In 2009–10, Engage Cymru worked in partnership with local authorities across Wales on a number of action research projects focusing on engaging socially isolated older people. Engage Cymru mapping report in 2009 revealed that only 3% of galleries in Wales were proactively working with older people. In response to this and the Wales Strategy for Older People, Engage Cymru delivered a series of professional development events focusing on older people engaging with galleries and six far-reaching action research projects in partnership with the following local authorities:
- Gwynedd — Bangor Museum & Art Gallery, artist Eleri Jones and residents of Plas Maesincla Care Home, Caernarfon
- Carmarthenshire — Oriel Myrddin, writer/poet John Bilsborough and residents of two care homes
- Ceredigion — Aberystywth Arts Centre, artist Becky Knight and residents of Blondeb care home
- Rhondda Cynon Taf — Cynon Valley Museum & Art Gallery, artist Louise Carey and Cwmni Dda Day Unit for Older People
- Swansea — Glynn Vivian Art Gallery, artist Maureen O’Kane and a group of 50+ individuals
- Newport — Newport Museum & Art Gallery, artist Helen Clifford and an Alternative Learning Group of young people, and a BME group of older women
Projects were funded by the Millenium Stadium Charitable Trust, Arts Council of Wales (Lottery funding) plus partnership funding from the local authorities.
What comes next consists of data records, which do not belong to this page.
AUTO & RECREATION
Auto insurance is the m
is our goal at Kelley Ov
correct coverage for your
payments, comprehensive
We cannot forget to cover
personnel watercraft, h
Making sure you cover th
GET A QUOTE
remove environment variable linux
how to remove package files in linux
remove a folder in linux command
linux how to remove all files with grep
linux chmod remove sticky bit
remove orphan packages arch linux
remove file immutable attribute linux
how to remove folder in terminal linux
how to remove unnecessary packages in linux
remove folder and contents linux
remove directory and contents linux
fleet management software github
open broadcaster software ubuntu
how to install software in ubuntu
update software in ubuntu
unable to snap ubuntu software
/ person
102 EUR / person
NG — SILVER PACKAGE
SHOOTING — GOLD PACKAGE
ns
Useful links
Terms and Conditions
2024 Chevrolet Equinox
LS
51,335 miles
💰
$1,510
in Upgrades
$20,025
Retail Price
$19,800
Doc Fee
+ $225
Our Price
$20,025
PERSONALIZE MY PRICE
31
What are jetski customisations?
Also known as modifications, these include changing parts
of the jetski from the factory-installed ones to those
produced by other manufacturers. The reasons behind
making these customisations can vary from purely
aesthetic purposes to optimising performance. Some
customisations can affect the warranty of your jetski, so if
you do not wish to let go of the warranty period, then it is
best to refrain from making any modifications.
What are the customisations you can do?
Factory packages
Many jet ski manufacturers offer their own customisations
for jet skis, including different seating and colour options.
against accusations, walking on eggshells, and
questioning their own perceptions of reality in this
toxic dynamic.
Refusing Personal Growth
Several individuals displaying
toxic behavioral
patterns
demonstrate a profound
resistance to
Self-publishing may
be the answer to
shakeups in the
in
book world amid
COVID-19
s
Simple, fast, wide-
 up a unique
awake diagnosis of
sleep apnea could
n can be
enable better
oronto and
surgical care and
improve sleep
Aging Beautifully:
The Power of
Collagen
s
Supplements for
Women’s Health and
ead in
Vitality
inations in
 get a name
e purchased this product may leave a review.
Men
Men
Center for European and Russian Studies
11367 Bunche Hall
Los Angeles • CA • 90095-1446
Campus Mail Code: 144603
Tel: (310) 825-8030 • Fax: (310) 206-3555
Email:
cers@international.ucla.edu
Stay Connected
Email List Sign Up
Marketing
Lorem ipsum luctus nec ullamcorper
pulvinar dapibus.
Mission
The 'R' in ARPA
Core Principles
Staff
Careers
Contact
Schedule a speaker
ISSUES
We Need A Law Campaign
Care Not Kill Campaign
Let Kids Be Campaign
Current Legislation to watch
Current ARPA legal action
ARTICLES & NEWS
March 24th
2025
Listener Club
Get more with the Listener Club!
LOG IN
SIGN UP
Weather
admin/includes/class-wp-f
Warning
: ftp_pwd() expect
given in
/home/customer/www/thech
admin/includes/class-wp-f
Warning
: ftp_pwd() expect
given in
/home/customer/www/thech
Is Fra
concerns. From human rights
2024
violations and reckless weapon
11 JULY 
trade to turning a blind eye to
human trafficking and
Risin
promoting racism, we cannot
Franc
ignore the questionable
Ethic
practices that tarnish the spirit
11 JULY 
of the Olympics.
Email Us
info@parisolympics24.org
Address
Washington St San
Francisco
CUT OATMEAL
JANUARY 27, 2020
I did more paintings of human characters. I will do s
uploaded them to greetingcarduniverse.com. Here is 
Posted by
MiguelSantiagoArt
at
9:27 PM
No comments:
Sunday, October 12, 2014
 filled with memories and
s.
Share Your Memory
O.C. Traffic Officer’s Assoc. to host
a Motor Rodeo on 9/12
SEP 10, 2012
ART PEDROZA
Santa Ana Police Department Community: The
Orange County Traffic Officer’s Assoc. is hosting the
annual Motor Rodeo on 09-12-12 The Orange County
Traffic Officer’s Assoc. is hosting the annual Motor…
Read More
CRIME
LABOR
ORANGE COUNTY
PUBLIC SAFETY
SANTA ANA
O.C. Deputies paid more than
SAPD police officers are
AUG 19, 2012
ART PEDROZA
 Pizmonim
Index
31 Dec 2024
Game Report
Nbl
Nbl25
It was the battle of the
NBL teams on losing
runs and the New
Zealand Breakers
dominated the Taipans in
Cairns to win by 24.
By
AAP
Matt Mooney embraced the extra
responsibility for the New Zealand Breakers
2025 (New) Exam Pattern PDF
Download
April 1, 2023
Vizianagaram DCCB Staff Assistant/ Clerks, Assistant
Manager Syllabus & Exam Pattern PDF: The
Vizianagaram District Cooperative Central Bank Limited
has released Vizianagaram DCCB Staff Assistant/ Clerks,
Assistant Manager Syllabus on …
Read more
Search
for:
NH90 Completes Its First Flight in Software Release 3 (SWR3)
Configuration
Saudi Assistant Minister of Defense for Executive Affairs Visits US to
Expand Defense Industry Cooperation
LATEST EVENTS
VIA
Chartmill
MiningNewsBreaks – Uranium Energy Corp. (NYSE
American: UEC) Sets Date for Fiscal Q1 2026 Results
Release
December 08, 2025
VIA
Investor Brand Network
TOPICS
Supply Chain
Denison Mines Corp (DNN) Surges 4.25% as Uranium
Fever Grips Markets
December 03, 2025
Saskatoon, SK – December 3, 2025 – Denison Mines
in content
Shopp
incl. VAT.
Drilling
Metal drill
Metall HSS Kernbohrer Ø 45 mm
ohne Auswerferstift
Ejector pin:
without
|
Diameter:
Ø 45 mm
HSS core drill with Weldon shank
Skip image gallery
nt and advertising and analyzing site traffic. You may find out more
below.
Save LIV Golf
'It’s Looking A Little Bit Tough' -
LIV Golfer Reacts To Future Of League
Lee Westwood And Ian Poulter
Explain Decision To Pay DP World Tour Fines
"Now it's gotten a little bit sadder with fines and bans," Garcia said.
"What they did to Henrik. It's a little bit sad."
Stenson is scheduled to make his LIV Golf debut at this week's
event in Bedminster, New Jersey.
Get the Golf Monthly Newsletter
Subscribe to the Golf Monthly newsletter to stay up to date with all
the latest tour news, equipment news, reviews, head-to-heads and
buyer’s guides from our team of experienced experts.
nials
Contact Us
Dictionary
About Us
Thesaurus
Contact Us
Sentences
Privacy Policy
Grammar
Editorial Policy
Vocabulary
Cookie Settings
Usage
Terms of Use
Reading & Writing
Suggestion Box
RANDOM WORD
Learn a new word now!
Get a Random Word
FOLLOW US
Carers, artists and other stakeholders participated on these research projects as ‘co-researchers’. Each local authority had their own specific aims, but for Engage the overall broad aims were to:
- Increase knowledge and understanding of visual arts across Wales for an older audience who may have limited experience of art
- Encourage and develop creativity in the participants
- Promote lifelong learning opportunities
- Enhance self-esteem, confidence and increased social interaction
- Help combat social isolation, loneliness and boredom
All of the above aims have been achieved, and particular benefits to participants have included:
- Increased social interaction
- Increased confidence
- Developing interests in creativity
- Discovering their local gallery as a valuable resource
- Improved motor skills/dexterity (particularly with people with mobility issues)
- Increase in decision making and choice-making abilities, particularly with people with dementia (three of the six projects worked with participants with dementia).
Carers: in many instances carers became fully engaged in the projects, and in particular the Gwynedd project which led to one carer developing an ‘art cart’ following the project, which which is now used on a regular basis with residents in their rooms. This is proving popular. The carer was delighted with the project as it allowed her to ‘communicate with residents on a non-medical or need basis’.
Families: the family members of care home residents were delighted to see their relatives engaged in creative activity and were ‘blown away’ by the quality of the work they had achieved in response to gallery exhibitions.